Document layout detection data
--
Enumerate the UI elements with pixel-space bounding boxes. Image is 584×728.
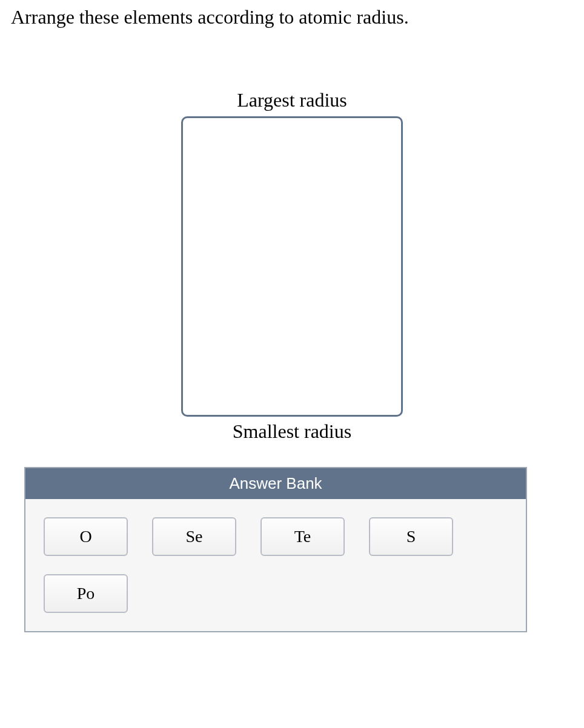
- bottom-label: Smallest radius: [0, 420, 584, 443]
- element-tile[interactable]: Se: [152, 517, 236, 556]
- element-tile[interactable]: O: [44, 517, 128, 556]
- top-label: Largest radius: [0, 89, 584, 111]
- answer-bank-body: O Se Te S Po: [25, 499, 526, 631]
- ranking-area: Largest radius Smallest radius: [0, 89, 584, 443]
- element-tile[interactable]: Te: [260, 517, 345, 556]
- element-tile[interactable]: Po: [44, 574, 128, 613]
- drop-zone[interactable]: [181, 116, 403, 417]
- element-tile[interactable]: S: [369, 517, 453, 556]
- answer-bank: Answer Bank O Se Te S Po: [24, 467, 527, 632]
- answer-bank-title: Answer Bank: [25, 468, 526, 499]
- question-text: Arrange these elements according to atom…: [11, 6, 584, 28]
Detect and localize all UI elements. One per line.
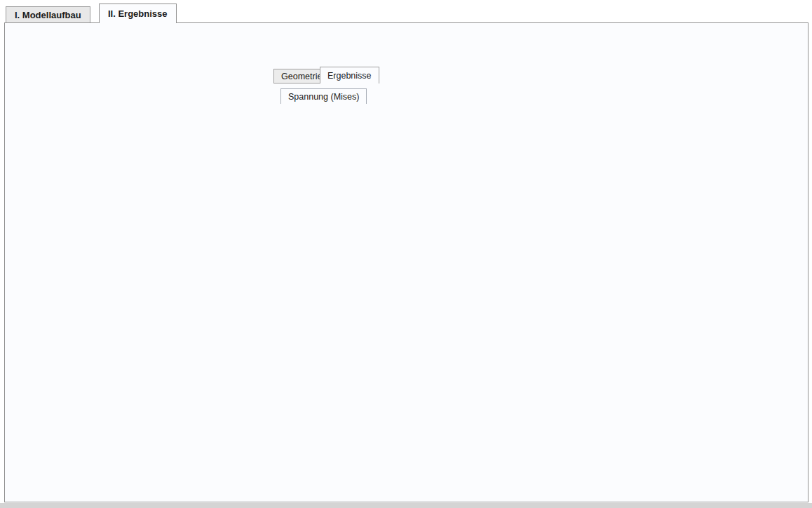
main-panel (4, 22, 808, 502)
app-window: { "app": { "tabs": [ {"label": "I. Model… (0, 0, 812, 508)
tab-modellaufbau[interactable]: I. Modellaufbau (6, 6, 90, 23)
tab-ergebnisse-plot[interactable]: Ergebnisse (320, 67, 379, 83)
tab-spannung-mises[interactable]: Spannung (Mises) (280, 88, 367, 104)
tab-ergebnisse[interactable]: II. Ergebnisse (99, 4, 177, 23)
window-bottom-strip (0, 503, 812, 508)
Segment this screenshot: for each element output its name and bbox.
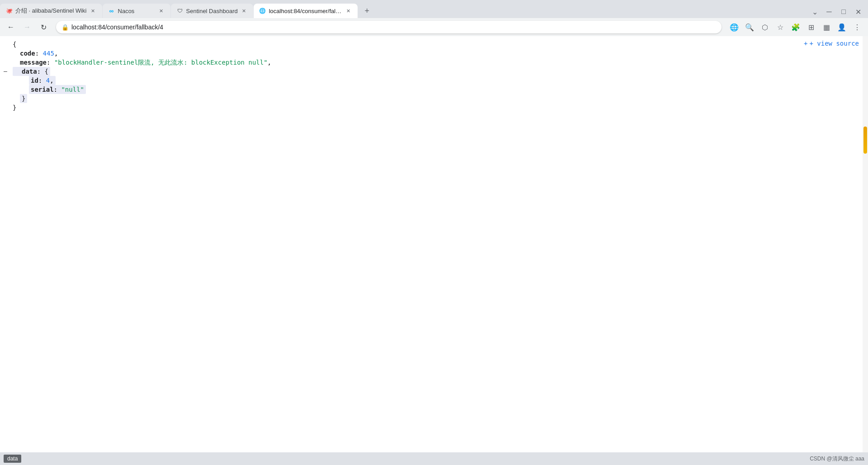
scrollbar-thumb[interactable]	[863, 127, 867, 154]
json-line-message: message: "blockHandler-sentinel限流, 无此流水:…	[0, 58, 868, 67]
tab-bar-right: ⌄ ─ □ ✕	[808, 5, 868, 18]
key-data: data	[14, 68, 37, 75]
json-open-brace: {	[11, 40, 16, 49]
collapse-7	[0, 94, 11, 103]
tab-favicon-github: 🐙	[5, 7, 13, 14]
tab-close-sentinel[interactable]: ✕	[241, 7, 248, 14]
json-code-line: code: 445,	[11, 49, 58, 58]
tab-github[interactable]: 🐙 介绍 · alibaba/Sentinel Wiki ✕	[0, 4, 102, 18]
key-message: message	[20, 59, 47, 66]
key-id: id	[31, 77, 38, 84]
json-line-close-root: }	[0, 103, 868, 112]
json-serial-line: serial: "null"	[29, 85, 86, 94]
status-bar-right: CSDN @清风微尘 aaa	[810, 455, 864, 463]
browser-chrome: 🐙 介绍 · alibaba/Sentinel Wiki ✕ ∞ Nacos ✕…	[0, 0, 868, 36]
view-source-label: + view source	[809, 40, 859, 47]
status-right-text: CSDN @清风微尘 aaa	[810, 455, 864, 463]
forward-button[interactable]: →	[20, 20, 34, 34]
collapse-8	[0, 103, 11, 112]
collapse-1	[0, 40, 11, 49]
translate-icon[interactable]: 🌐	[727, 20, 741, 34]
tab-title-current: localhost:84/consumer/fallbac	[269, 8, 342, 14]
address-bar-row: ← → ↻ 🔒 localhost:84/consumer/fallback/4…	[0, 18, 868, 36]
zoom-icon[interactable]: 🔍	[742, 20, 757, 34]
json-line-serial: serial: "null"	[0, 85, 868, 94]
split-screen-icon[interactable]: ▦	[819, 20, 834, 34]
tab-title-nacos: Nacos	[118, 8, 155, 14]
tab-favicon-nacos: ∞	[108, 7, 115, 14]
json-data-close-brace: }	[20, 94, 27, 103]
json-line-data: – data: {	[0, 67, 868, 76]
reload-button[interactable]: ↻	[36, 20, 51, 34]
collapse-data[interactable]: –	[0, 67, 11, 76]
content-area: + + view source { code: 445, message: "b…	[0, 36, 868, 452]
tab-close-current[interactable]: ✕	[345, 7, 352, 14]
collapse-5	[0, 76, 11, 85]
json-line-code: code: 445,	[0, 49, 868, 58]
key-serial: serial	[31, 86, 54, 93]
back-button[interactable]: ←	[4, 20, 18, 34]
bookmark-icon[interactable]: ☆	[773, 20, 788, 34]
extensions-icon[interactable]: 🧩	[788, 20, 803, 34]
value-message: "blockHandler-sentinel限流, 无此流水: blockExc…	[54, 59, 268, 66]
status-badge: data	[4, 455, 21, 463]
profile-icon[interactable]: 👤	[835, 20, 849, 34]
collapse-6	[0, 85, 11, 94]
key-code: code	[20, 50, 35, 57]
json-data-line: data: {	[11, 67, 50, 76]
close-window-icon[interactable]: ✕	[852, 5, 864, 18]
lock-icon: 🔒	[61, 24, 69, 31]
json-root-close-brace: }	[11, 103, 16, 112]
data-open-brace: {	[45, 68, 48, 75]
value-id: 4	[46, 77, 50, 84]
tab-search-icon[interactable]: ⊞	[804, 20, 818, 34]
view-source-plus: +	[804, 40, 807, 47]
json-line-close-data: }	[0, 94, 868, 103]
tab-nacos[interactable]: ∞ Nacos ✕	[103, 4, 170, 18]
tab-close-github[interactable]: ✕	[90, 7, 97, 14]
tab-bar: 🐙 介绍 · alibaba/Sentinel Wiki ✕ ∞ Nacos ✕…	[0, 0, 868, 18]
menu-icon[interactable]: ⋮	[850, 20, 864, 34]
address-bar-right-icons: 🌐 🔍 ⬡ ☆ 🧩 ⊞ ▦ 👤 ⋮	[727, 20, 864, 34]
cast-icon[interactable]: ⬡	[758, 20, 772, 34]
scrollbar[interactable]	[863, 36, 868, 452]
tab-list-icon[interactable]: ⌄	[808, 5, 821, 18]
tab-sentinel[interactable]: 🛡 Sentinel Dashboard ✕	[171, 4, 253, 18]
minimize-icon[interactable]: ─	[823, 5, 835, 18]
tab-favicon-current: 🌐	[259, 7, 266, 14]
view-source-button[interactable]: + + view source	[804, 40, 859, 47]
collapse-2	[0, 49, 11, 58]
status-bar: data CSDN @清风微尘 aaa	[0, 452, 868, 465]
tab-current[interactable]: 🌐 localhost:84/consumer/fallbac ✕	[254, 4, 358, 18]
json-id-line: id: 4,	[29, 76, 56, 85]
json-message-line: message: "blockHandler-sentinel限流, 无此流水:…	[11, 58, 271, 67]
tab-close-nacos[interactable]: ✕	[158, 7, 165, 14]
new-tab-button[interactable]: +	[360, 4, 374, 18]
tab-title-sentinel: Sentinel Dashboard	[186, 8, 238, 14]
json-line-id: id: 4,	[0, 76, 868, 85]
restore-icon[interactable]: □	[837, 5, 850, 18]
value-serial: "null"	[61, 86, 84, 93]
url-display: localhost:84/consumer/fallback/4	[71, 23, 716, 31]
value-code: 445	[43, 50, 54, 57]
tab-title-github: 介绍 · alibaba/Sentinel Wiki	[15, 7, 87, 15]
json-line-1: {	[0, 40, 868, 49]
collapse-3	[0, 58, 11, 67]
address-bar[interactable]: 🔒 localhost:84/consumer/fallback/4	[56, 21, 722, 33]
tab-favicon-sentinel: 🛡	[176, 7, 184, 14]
--
■ WHAT THE TASK ASKS ■
A faithful copy of each entry is required, and no picture may be carried into it.

■ ANSWER TO THIS TASK ■
Enumerate the UI elements with pixel-space bounding boxes. Image is 584×728.
- bottom-label: Smallest radius: [0, 420, 584, 443]
- element-tile[interactable]: Se: [152, 517, 236, 556]
- element-tile[interactable]: O: [44, 517, 128, 556]
- top-label: Largest radius: [0, 89, 584, 111]
- answer-bank-body: O Se Te S Po: [25, 499, 526, 631]
- ranking-area: Largest radius Smallest radius: [0, 89, 584, 443]
- element-tile[interactable]: Te: [260, 517, 345, 556]
- element-tile[interactable]: Po: [44, 574, 128, 613]
- drop-zone[interactable]: [181, 116, 403, 417]
- element-tile[interactable]: S: [369, 517, 453, 556]
- answer-bank: Answer Bank O Se Te S Po: [24, 467, 527, 632]
- answer-bank-title: Answer Bank: [25, 468, 526, 499]
- question-text: Arrange these elements according to atom…: [11, 6, 584, 28]
Detect and localize all UI elements. One per line.
main-panel (4, 22, 808, 502)
app-window: { "app": { "tabs": [ {"label": "I. Model… (0, 0, 812, 508)
tab-modellaufbau[interactable]: I. Modellaufbau (6, 6, 90, 23)
tab-ergebnisse-plot[interactable]: Ergebnisse (320, 67, 379, 83)
tab-spannung-mises[interactable]: Spannung (Mises) (280, 88, 367, 104)
tab-ergebnisse[interactable]: II. Ergebnisse (99, 4, 177, 23)
window-bottom-strip (0, 503, 812, 508)
Segment this screenshot: for each element output its name and bbox.
scrollbar-thumb[interactable]	[863, 127, 867, 154]
json-line-message: message: "blockHandler-sentinel限流, 无此流水:…	[0, 58, 868, 67]
tab-bar-right: ⌄ ─ □ ✕	[808, 5, 868, 18]
key-data: data	[14, 68, 37, 75]
json-open-brace: {	[11, 40, 16, 49]
collapse-7	[0, 94, 11, 103]
tab-favicon-github: 🐙	[5, 7, 13, 14]
tab-close-sentinel[interactable]: ✕	[241, 7, 248, 14]
json-code-line: code: 445,	[11, 49, 58, 58]
tab-github[interactable]: 🐙 介绍 · alibaba/Sentinel Wiki ✕	[0, 4, 102, 18]
key-message: message	[20, 59, 47, 66]
key-id: id	[31, 77, 38, 84]
json-line-close-root: }	[0, 103, 868, 112]
json-serial-line: serial: "null"	[29, 85, 86, 94]
status-bar-right: CSDN @清风微尘 aaa	[810, 455, 864, 463]
browser-chrome: 🐙 介绍 · alibaba/Sentinel Wiki ✕ ∞ Nacos ✕…	[0, 0, 868, 36]
view-source-label: + view source	[809, 40, 859, 47]
status-right-text: CSDN @清风微尘 aaa	[810, 455, 864, 463]
forward-button[interactable]: →	[20, 20, 34, 34]
collapse-8	[0, 103, 11, 112]
collapse-1	[0, 40, 11, 49]
translate-icon[interactable]: 🌐	[727, 20, 741, 34]
tab-title-current: localhost:84/consumer/fallbac	[269, 8, 342, 14]
address-bar-row: ← → ↻ 🔒 localhost:84/consumer/fallback/4…	[0, 18, 868, 36]
zoom-icon[interactable]: 🔍	[742, 20, 757, 34]
json-line-serial: serial: "null"	[0, 85, 868, 94]
split-screen-icon[interactable]: ▦	[819, 20, 834, 34]
tab-title-nacos: Nacos	[118, 8, 155, 14]
tab-favicon-nacos: ∞	[108, 7, 115, 14]
json-data-close-brace: }	[20, 94, 27, 103]
json-line-data: – data: {	[0, 67, 868, 76]
reload-button[interactable]: ↻	[36, 20, 51, 34]
collapse-data[interactable]: –	[0, 67, 11, 76]
content-area: + + view source { code: 445, message: "b…	[0, 36, 868, 452]
tab-close-current[interactable]: ✕	[345, 7, 352, 14]
collapse-5	[0, 76, 11, 85]
json-line-code: code: 445,	[0, 49, 868, 58]
key-serial: serial	[31, 86, 54, 93]
back-button[interactable]: ←	[4, 20, 18, 34]
bookmark-icon[interactable]: ☆	[773, 20, 788, 34]
extensions-icon[interactable]: 🧩	[788, 20, 803, 34]
value-message: "blockHandler-sentinel限流, 无此流水: blockExc…	[54, 59, 268, 66]
status-badge: data	[4, 455, 21, 463]
profile-icon[interactable]: 👤	[835, 20, 849, 34]
collapse-6	[0, 85, 11, 94]
key-code: code	[20, 50, 35, 57]
json-data-line: data: {	[11, 67, 50, 76]
close-window-icon[interactable]: ✕	[852, 5, 864, 18]
lock-icon: 🔒	[61, 24, 69, 31]
json-root-close-brace: }	[11, 103, 16, 112]
data-open-brace: {	[45, 68, 48, 75]
value-id: 4	[46, 77, 50, 84]
tab-search-icon[interactable]: ⊞	[804, 20, 818, 34]
view-source-plus: +	[804, 40, 807, 47]
json-line-close-data: }	[0, 94, 868, 103]
tab-nacos[interactable]: ∞ Nacos ✕	[103, 4, 170, 18]
tab-close-github[interactable]: ✕	[90, 7, 97, 14]
tab-bar: 🐙 介绍 · alibaba/Sentinel Wiki ✕ ∞ Nacos ✕…	[0, 0, 868, 18]
menu-icon[interactable]: ⋮	[850, 20, 864, 34]
address-bar-right-icons: 🌐 🔍 ⬡ ☆ 🧩 ⊞ ▦ 👤 ⋮	[727, 20, 864, 34]
cast-icon[interactable]: ⬡	[758, 20, 772, 34]
scrollbar[interactable]	[863, 36, 868, 452]
tab-list-icon[interactable]: ⌄	[808, 5, 821, 18]
tab-sentinel[interactable]: 🛡 Sentinel Dashboard ✕	[171, 4, 253, 18]
minimize-icon[interactable]: ─	[823, 5, 835, 18]
tab-favicon-current: 🌐	[259, 7, 266, 14]
view-source-button[interactable]: + + view source	[804, 40, 859, 47]
collapse-2	[0, 49, 11, 58]
status-bar: data CSDN @清风微尘 aaa	[0, 452, 868, 465]
tab-current[interactable]: 🌐 localhost:84/consumer/fallbac ✕	[254, 4, 358, 18]
json-id-line: id: 4,	[29, 76, 56, 85]
json-message-line: message: "blockHandler-sentinel限流, 无此流水:…	[11, 58, 271, 67]
tab-close-nacos[interactable]: ✕	[158, 7, 165, 14]
new-tab-button[interactable]: +	[360, 4, 374, 18]
tab-title-sentinel: Sentinel Dashboard	[186, 8, 238, 14]
json-line-id: id: 4,	[0, 76, 868, 85]
restore-icon[interactable]: □	[837, 5, 850, 18]
value-serial: "null"	[61, 86, 84, 93]
url-display: localhost:84/consumer/fallback/4	[71, 23, 716, 31]
value-code: 445	[43, 50, 54, 57]
tab-title-github: 介绍 · alibaba/Sentinel Wiki	[15, 7, 87, 15]
json-line-1: {	[0, 40, 868, 49]
collapse-3	[0, 58, 11, 67]
address-bar[interactable]: 🔒 localhost:84/consumer/fallback/4	[56, 21, 722, 33]
tab-favicon-sentinel: 🛡	[176, 7, 184, 14]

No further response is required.